One issue I have with that guide (although it is an excellent starting point for research and wrapping your brain around the basic concepts) is it gives some false impressions of baseline. For example, it estimates the RX360 to handle 675w. That would be capable of 2 gpu (310) and a base OC cpu (135w). Reality is... a big hell no. Zero headroom, no mention of accounting for environment factors (ambient temp, relative humidity), no accounting for static pressure vs cfm fan choice, and certainly doesn't address possible issues with someone just headed into world of OC. Could it do it? Probably. .. wirh perfectly matched fan setup running full blast and pump humming at max - damn jet engine lol. But a tenant of most watercoolers is balancing performance and noise. Adding an extra rad allows lower pump and fan speed thus quieter. Plus more headroom for oh crap moments. Rule of thumb i read, and seems to hold well, 1.5-2x 120mm per component cooled. Unless I missed these things somewhere, really should be added
The watercooling sticky does show the RX360 can dissipate that much heat because it can under ideal flow and fan conditions as proven by Skinnee and Martin. The biggest thing to learn from reading that guide is to determine
what you specifically should consider for your own watercooling loop...not following a cookie cutter design. The RX is actually a low FPI radiator, so you don't need high static pressure fans, meaning in turn, you don't need loud, expensive fans to get the best performance. Running 3x or 6x mediocre fans can net you fairly solid results if you find quality parts at a value. It's also a fairly unrestrictive radiator, meaning your flow rate should benefit well (most radiators qualify as the lowest restriction components in a loop, depending on make and model). You also have to account that total loop load TDP isn't going to be 100% thermal efficient when it comes to components being cooled. Power draw in watts and heat output in watts are directly related to one another, but that is never 100%. So, as a general rule of thumb, I typically suggest in finding total loop TDP (including overclocks) and drop that amount by 10-15% or so on average. This will give a bit more realistic TDP sum, but still is likely to be 'worst-case-scenario' as you are extremely unlikely to run 100% load on every component for extended periods of time (except when stress testing or benchmarking). If these are your primary intent, sure, over-radding is a recommended idea. Heck, over-radding is almost a religion. But, in most cases you have more radiator cooling headroom than you likely realize in most radiators and most custom watercooling loops.

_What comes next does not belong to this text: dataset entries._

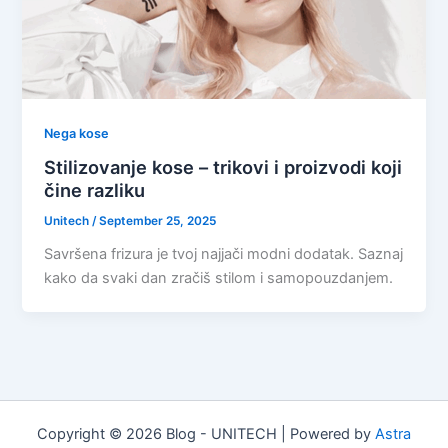
Nega kose
Stilizovanje kose – trikovi i proizvodi koji
čine razliku
Unitech
/
September 25, 2025
Savršena frizura je tvoj najjači modni dodatak. Saznaj
kako da svaki dan zračiš stilom i samopouzdanjem.
Copyright © 2026 Blog - UNITECH | Powered by
Astra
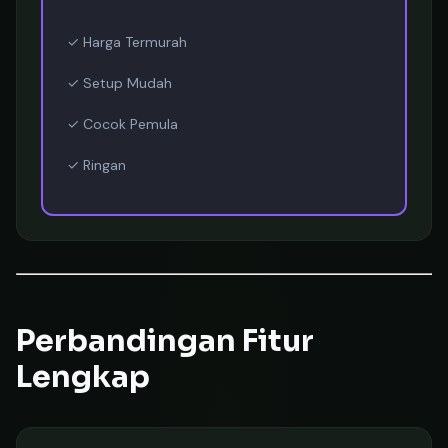
✓ Harga Termurah
✓ Setup Mudah
✓ Cocok Pemula
✓ Ringan
Perbandingan Fitur
Lengkap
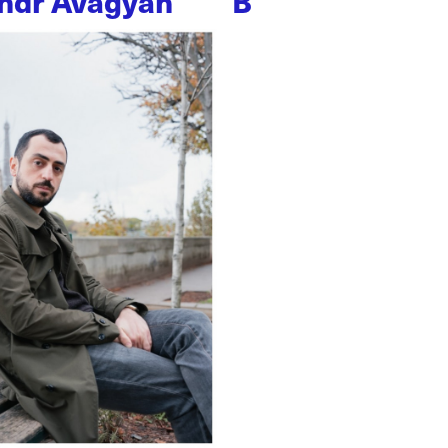
ndr Avagyan
B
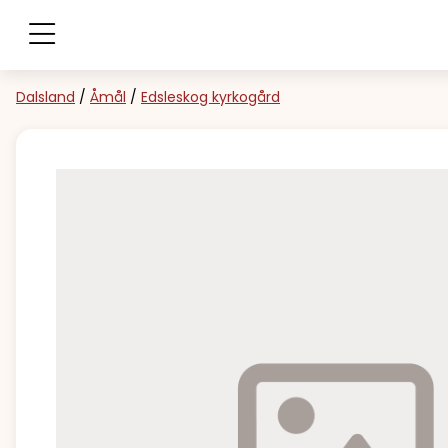
Dalsland
/
Åmål
/
Edsleskog kyrkogård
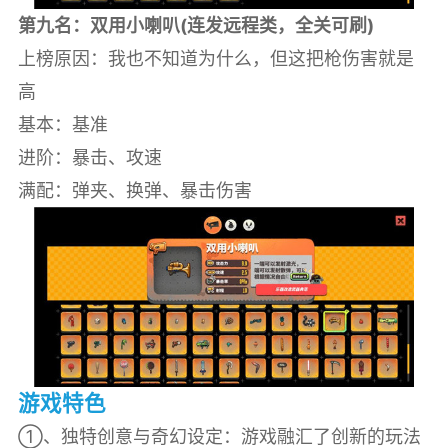
第九名：双用小喇叭(连发远程类，全关可刷)
上榜原因：我也不知道为什么，但这把枪伤害就是
高
基本：基准
进阶：暴击、攻速
满配：弹夹、换弹、暴击伤害
游戏特色
①、独特创意与奇幻设定：游戏融汇了创新的玩法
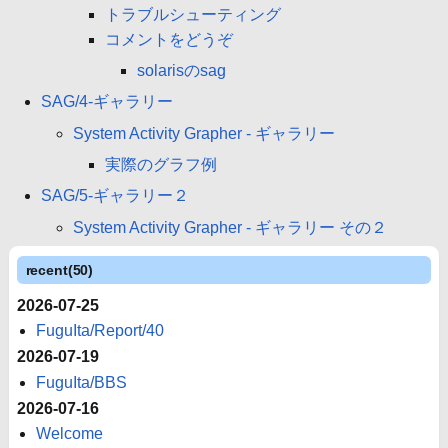
トラブルシューティング
コメントをどうぞ
solarisのsag
SAG/4-ギャラリー
System Activity Grapher - ギャラリー
実際のグラフ例
SAG/5-ギャラリー２
System Activity Grapher - ギャラリー その２
recent(50)
2026-07-25
FuguIta/Report/40
2026-07-19
FuguIta/BBS
2026-07-16
Welcome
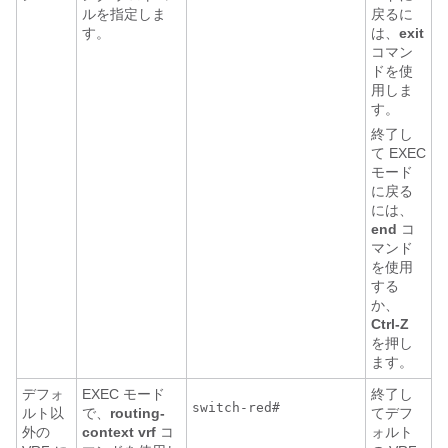
ルを指定しま
戻るに
す。
は、
exit
コマン
ドを使
用しま
す。
終了し
て EXEC
モード
に戻る
には、
end
コ
マンド
を使用
する
か、
Ctrl-Z
を押し
ます。
デフォ
EXEC モード
終了し
ルト以
で、
routing-
てデフ
外の
context vrf
コ
ォルト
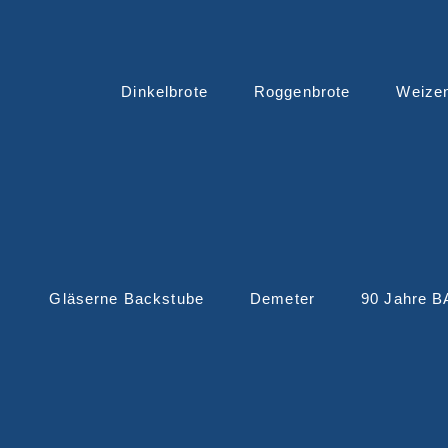
Dinkelbrote
Roggenbrote
Weize
Gläserne Backstube
Demeter
90 Jahre 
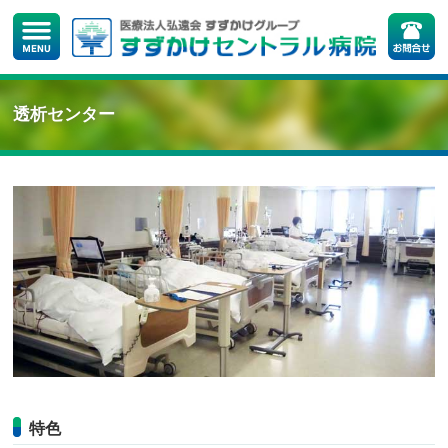
透析センター
特色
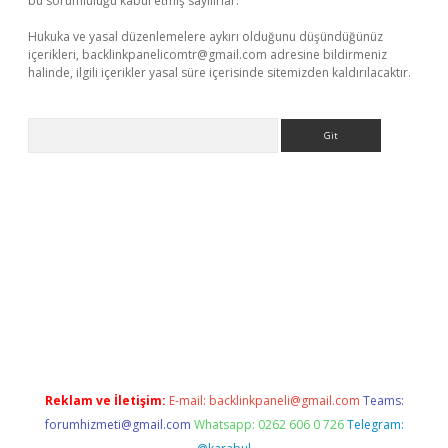
bu sorumluluğu kabul etmiş sayılırlar.
Hukuka ve yasal düzenlemelere aykırı olduğunu düşündüğünüz
içerikleri,
backlinkpanelicomtr@gmail.com
adresine bildirmeniz
halinde, ilgili içerikler yasal süre içerisinde sitemizden kaldırılacaktır.
Arama
etexper.xyz
Reklam ve İletişim:
E-mail:
backlinkpaneli@gmail.com
Teams:
forumhizmeti@gmail.com
Whatsapp: 0262 606 0 726
Telegram:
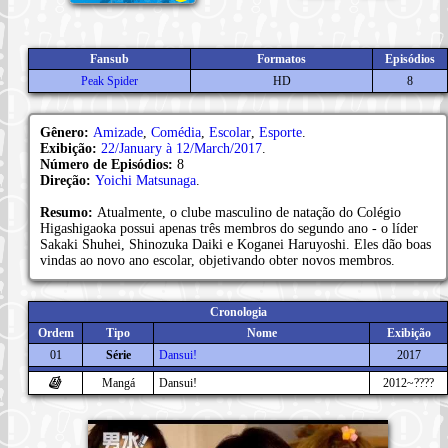
Fansub
Formatos
Episódios
Peak Spider
HD
8
Gênero:
Amizade
,
Comédia
,
Escolar
,
Esporte
.
Exibição:
22/January à 12/March/2017
.
Número de Episódios:
8
Direção:
Yoichi Matsunaga
.
Resumo:
Atualmente, o clube masculino de natação do Colégio
Higashigaoka possui apenas três membros do segundo ano - o líder
Sakaki Shuhei, Shinozuka Daiki e Koganei Haruyoshi. Eles dão boas
vindas ao novo ano escolar, objetivando obter novos membros.
Cronologia
Ordem
Tipo
Nome
Exibição
01
Série
Dansui!
2017
Mangá
Dansui!
2012~????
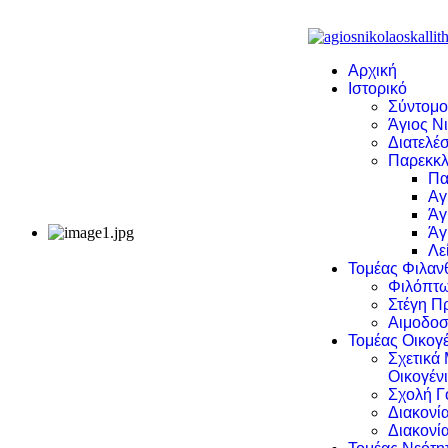
Αρχική
Ιστορικό
Σύντομο
Άγιος Νι
Διατελέσ
Παρεκκλ
Πα
Αγ
Άγ
Άγ
Λε
Τομέας Φιλα
Φιλόπτω
Στέγη Π
Αιμοδοσ
Τομέας Οικογέ
Σχετικά
Οικογέν
Σχολή Γ
Διακονί
Διακονί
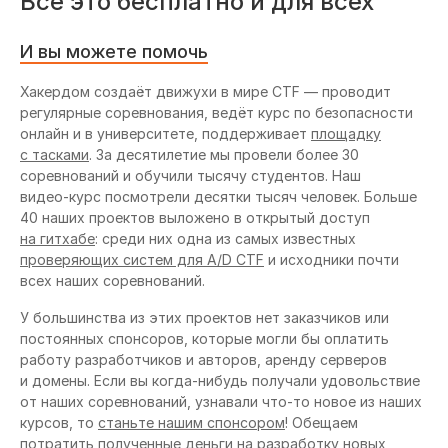
Всё это бесплатно и для всех
И вы можете помочь
Хакердом создаёт движухи в мире CTF — проводит
регулярные соревнования, ведёт курс по безопасности
онлайн и в университете, поддерживает
площадку
c тасками
. За десятилетие мы провели более 30
соревнований и обучили тысячу студентов. Наш
видео-курс
посмотрели десятки тысяч человек. Больше
40 наших проектов выложено в открытый доступ
на гитхабе
: среди них одна из самых известных
проверяющих систем для A/D CTF
и исходники почти
всех наших соревнований.
У большинства из этих проектов нет заказчиков или
постоянных спонсоров, которые могли бы оплатить
работу разработчиков и авторов, аренду серверов
и домены. Если вы
когда-нибудь
получали удовольствие
от наших соревнований, узнавали
что-то
новое из наших
курсов, то
станьте нашим спонсором
! Обещаем
потратить полученные деньги на разработку новых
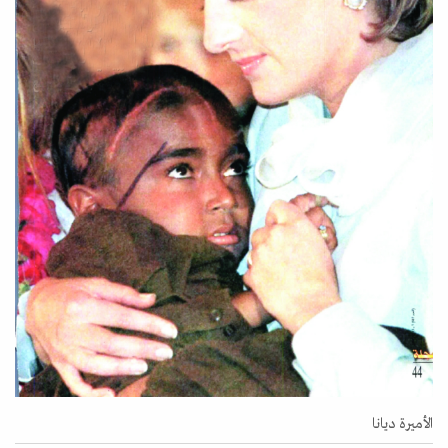
الأميرة ديانا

Humidity isn't the issue, it's ambient air temperature. Humidity and dew point is going to impact what you as a human perceive the environment temp to be, but has a smaller impact on actual heat dissipation in this scenario.
Also, if you use the radiator thermal coefficient table to calculate radiator needs and potential, you'll find that your assessment of around 1.5x 120mm rad space per component is about right (depending on specific GPU in consideration, of course).